→ **EXERCISE DIRECTIONS**: Look below for the line that contains "expectations, or that", then copy it and each following line exactly, through and including the line that contains "in our sole".

→ **PROVIDED MATERIAL**:
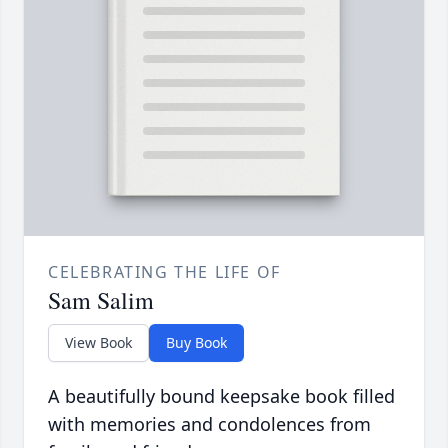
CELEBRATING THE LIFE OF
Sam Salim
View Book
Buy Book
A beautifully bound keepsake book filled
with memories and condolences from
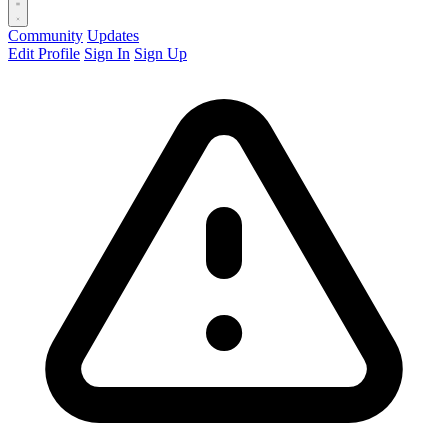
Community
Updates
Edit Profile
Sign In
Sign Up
--
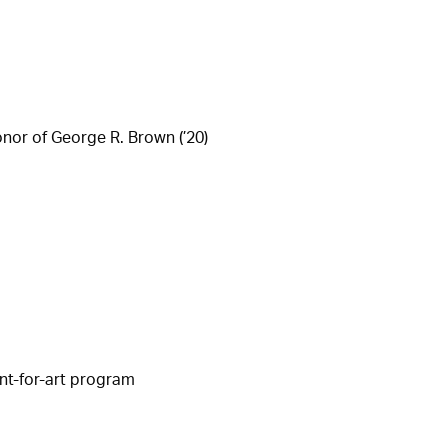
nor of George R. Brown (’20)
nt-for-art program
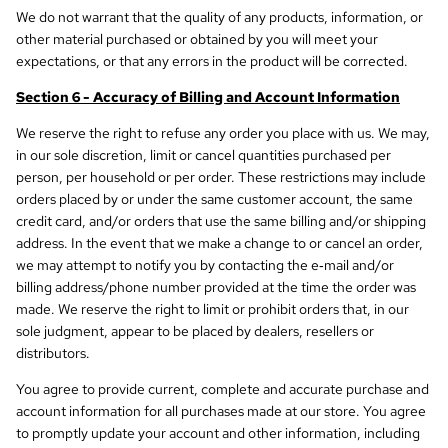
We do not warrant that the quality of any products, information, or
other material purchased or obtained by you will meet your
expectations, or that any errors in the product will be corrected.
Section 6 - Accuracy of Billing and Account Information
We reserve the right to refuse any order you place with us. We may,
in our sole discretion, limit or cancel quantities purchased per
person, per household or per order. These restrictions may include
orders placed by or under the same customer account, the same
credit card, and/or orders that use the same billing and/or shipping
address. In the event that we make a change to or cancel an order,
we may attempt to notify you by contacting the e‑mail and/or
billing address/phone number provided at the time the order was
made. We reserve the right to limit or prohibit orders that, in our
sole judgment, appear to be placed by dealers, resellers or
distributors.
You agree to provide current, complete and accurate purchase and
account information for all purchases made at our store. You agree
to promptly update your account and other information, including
==
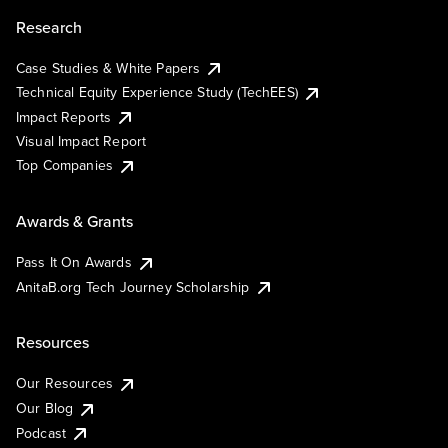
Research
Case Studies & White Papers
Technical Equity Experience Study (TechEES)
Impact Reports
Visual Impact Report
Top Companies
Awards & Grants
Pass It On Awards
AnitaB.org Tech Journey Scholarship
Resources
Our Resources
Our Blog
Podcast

→ **WRITTEN REPLY**:
expectations, or that any errors in the product will be corrected.
Section 6 - Accuracy of Billing and Account Information
We reserve the right to refuse any order you place with us. We may,
in our sole discretion, limit or cancel quantities purchased per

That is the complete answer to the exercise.